Thursday, June 2, 2011

My Belief

#trust30 day 3

"What's one strong belief you possess that isn't shared by your closest friends or family? What inspires this belief, and what have you done to actively live it?"

This is possibly the most challenging question that could be asked of me today.  I've been blessed that my closest friends and closest family share most of my strong beliefs.  I'd love to write something profound and noble today, about how I believe in the intrinsic value of every person on earth.  That no one is beyond forgiveness and redemption.  Every one of us is significant. There is hope for everyone, no matter what you've been through...what you've done or what's been done to you.  But the people I am closest to believe this too. So I have to go deeper inside myself.  This is about truth, right?

I grew up as an objectivist, embracing the philosophy of Ayn Rand.  The foundational concepts of self-reliance, logic, and accepting reality as it is based on objective evidence resonates with my soul.  One of the basic tenents is that "contradictions don't exist".  If two ideas seem to conflict then one (or both) must be wrong.  There aren't shades of truth, there is such thing as ultimate truth that can be discovered through objective analysis of facts.  This makes so much sense that to me it's hard to believe it even needs to be stated out loud.

Then, relatively late in my life for an Okie boy, Christ entered my life. As I learned more about Him, a number of things that appeared to be contradictions were revealed to me.  For example, in order to have life to the fullest, you must die to yourself.  To be first, you must be last. In order to be victorious, you must surrender.  To find love in a way that will fill you, you must be completely selfless.  Each of those are ideas I'd love to expore on this blog because as an analytical/logical person that grew up and Objectivist that hated religion but found Christ at 32 I believe I have a pretty unique perspective.  But today's question isn't about a truth that Christ gave us, it is about my own strong belief.

I bring this up because my strong belief that isn't share by those around me is a contradiction within myself.  See, although I believe everything I stated above about YOU, I don't believe any of it about myself.  I spend a lot of my time searching for significance within myself, searching for that thing God wants me to do.
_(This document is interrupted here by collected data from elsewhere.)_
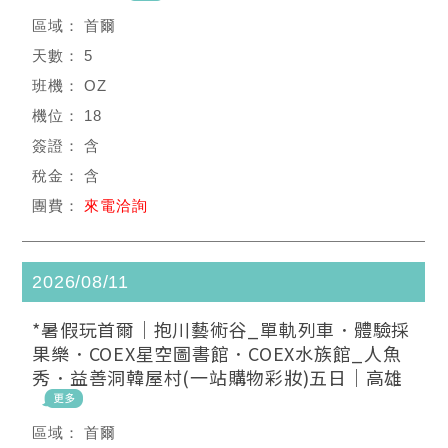
首爾
5
OZ
18
含
含
來電洽詢
2026/08/11
*暑假玩首爾｜抱川藝術谷_單軌列車．體驗採
果樂．COEX星空圖書館．COEX水族館_人魚
秀．益善洞韓屋村(一站購物彩妝)五日｜高雄
首爾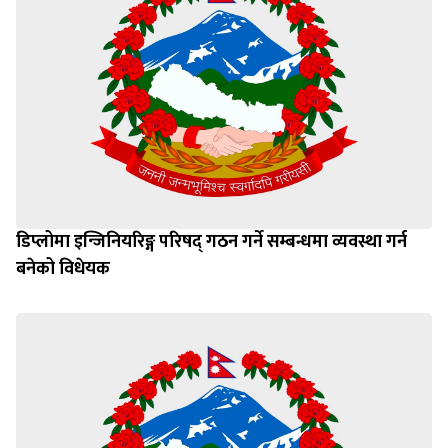
डिप्लोमा इन्जिनियरिङ्ग परिषद् गठन गर्ने सम्बन्धमा व्यवस्था गर्न
बनेको विधेयक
But I never measure up.  Although I could compile an objective list of evidence of my own intelligence, I don't feel like anything I've done has been very unique or special.  I haven't achieved anything that anyone else couldn't have done equally well (or better) had they tried.

Yes, my unique and strong belief is in my own mediocrity.  Within me I have an almost crippling fear of failure yet I'm also my own worst critic.  This can be a deadly combination.  I have an undying need to reach the world.  But any time I reach out by writing, teaching, volunteering, or attempting to change the world for the better, all I see afterwards are the mountains of evidence screaming out about how insignificant and ineffective my efforts were.  The tendrils of this work their way into every crevice of my life. 
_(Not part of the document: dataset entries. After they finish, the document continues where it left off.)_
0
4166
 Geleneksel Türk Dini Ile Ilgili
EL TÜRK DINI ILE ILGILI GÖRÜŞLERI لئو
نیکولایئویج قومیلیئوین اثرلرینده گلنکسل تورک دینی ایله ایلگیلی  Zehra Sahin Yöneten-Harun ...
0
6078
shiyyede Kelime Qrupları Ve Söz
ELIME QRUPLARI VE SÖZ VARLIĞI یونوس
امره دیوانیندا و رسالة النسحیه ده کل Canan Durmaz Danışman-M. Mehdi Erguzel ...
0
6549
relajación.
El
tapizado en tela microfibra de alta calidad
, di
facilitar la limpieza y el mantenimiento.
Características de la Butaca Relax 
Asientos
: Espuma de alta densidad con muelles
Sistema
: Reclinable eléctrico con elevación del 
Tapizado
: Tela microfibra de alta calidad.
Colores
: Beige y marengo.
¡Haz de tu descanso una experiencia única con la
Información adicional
So, to finish thoroughly answering the question...what "inspires" this belief?  As I've progressed through my spiritual journey I've come to understand that each of us is broken in some way.  In some the outward manifestation of this is a negative habit or addiction.  Some people become power hungry, manipulative, or abusive.  Some allow themselves to be used by others in order to feel loved.  And this is my brokenness.  Everyone feels it in some way.  It's a longing deep inside that cannot seem to be filled no matter how desperately we try.  I see it everywhere, in everyone.  I would even go so far as to say filling this broken place is what ultimately drives the direction of our lives.  My own feelings of incompleteness, of insignificance, drive me to want to be significant.  I want to matter.  I crying out to be known by someone.  Yet I feel unknowable.  And my biggest obstacle is me.

2 comments:

Anonymous said...

Wow. Honesty. I like it. I also needed to read this post on this particular day. It hits home. I thank you for sharing it.

OneBouchard said...

Thanks Beth, this was a tough one but I believe the world is a better place when we all strive for authenticity, no matter how messy it gets!